[[ Records to use, beginning ]]

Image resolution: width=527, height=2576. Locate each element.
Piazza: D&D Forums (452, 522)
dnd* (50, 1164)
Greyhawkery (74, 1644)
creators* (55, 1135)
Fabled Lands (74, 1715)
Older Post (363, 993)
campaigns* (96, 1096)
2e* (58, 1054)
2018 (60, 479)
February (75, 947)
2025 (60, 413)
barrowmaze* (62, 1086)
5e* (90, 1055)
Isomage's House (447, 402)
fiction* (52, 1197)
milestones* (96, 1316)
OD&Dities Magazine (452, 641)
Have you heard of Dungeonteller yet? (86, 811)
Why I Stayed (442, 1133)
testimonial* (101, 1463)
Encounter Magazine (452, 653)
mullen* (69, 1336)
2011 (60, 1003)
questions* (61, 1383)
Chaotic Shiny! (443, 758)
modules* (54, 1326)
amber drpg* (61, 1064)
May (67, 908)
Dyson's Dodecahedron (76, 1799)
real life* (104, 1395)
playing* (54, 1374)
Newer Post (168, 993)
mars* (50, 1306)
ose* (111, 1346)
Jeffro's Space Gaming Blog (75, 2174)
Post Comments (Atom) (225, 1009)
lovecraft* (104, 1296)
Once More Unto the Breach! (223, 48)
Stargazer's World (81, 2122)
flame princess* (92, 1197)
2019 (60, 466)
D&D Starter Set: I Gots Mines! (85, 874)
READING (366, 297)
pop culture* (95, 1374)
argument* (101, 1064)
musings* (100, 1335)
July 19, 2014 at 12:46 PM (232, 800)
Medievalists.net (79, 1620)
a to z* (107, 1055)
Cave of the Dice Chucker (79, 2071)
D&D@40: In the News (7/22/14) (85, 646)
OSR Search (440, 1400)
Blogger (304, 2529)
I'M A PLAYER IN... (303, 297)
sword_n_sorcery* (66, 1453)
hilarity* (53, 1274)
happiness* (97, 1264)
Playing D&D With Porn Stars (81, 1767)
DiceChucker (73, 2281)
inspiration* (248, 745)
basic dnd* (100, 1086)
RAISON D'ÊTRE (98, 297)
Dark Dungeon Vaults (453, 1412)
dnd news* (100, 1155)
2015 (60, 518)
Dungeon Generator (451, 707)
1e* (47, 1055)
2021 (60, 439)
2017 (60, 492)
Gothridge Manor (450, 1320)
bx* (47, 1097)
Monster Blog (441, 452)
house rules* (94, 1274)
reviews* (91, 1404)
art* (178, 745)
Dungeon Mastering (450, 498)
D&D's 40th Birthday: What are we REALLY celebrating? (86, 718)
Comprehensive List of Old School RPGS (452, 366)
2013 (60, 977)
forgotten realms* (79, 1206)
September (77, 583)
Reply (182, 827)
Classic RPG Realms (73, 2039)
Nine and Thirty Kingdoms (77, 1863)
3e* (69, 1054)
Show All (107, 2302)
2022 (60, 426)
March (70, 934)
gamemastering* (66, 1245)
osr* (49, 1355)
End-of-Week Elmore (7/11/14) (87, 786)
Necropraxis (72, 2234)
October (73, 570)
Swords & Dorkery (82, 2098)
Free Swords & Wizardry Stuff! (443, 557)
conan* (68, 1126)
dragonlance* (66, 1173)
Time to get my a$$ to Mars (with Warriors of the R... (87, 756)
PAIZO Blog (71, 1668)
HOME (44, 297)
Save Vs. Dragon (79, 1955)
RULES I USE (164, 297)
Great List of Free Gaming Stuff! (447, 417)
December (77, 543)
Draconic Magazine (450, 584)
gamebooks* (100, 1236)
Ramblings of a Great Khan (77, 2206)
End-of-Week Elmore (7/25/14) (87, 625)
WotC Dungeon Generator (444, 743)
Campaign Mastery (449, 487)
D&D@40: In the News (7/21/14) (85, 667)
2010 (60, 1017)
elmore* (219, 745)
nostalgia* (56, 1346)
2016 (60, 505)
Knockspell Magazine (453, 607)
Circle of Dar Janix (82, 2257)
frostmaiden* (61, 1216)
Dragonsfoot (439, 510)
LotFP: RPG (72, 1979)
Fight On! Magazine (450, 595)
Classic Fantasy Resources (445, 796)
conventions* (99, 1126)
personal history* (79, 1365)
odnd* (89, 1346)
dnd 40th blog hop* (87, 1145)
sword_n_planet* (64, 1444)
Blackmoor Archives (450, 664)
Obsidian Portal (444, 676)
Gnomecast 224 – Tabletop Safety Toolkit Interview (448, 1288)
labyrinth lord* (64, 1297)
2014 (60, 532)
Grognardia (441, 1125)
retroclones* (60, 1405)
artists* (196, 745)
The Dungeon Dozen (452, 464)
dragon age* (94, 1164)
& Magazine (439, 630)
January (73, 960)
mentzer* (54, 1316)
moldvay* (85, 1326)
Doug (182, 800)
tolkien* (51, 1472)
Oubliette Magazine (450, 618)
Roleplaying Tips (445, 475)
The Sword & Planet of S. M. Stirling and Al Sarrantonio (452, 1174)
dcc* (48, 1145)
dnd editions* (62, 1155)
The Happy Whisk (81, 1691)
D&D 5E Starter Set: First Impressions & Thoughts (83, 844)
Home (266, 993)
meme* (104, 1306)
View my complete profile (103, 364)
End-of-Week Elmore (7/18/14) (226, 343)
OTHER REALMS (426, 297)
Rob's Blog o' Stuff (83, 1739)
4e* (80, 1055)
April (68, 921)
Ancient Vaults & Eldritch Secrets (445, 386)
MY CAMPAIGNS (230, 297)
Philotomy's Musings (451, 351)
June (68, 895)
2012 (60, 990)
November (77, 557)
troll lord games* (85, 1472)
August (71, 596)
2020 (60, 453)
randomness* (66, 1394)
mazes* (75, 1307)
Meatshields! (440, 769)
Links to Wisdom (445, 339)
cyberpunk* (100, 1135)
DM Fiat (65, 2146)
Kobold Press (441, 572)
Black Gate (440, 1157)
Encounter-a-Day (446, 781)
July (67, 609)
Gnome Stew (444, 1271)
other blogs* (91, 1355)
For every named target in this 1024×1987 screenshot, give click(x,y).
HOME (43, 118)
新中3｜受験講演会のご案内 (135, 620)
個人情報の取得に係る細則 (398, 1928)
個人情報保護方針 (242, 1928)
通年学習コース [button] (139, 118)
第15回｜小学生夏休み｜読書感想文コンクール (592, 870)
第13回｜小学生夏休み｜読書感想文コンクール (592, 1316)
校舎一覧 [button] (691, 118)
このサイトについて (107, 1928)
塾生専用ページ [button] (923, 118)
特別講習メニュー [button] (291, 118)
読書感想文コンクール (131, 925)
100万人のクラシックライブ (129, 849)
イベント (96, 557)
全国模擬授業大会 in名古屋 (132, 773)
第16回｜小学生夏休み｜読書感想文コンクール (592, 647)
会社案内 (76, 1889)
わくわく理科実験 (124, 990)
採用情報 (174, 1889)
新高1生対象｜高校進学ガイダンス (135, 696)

[[ Records to use, end ]]

Your goal ->
When you reach the line holding "Fight On! Magazine (450, 595)" in the records above, begin reproducing exactly, stop after the line holding "April (68, 921)", and output nothing else.

Result for this task ->
Fight On! Magazine (450, 595)
Classic Fantasy Resources (445, 796)
conventions* (99, 1126)
personal history* (79, 1365)
odnd* (89, 1346)
dnd 40th blog hop* (87, 1145)
sword_n_planet* (64, 1444)
Blackmoor Archives (450, 664)
Obsidian Portal (444, 676)
Gnomecast 224 – Tabletop Safety Toolkit Interview (448, 1288)
labyrinth lord* (64, 1297)
2014 (60, 532)
Grognardia (441, 1125)
retroclones* (60, 1405)
artists* (196, 745)
The Dungeon Dozen (452, 464)
dragon age* (94, 1164)
& Magazine (439, 630)
January (73, 960)
mentzer* (54, 1316)
moldvay* (85, 1326)
Doug (182, 800)
tolkien* (51, 1472)
Oubliette Magazine (450, 618)
Roleplaying Tips (445, 475)
The Sword & Planet of S. M. Stirling and Al Sarrantonio (452, 1174)
dcc* (48, 1145)
dnd editions* (62, 1155)
The Happy Whisk (81, 1691)
D&D 5E Starter Set: First Impressions & Thoughts (83, 844)
Home (266, 993)
meme* (104, 1306)
View my complete profile (103, 364)
End-of-Week Elmore (7/18/14) (226, 343)
OTHER REALMS (426, 297)
Rob's Blog o' Stuff (83, 1739)
4e* (80, 1055)
April (68, 921)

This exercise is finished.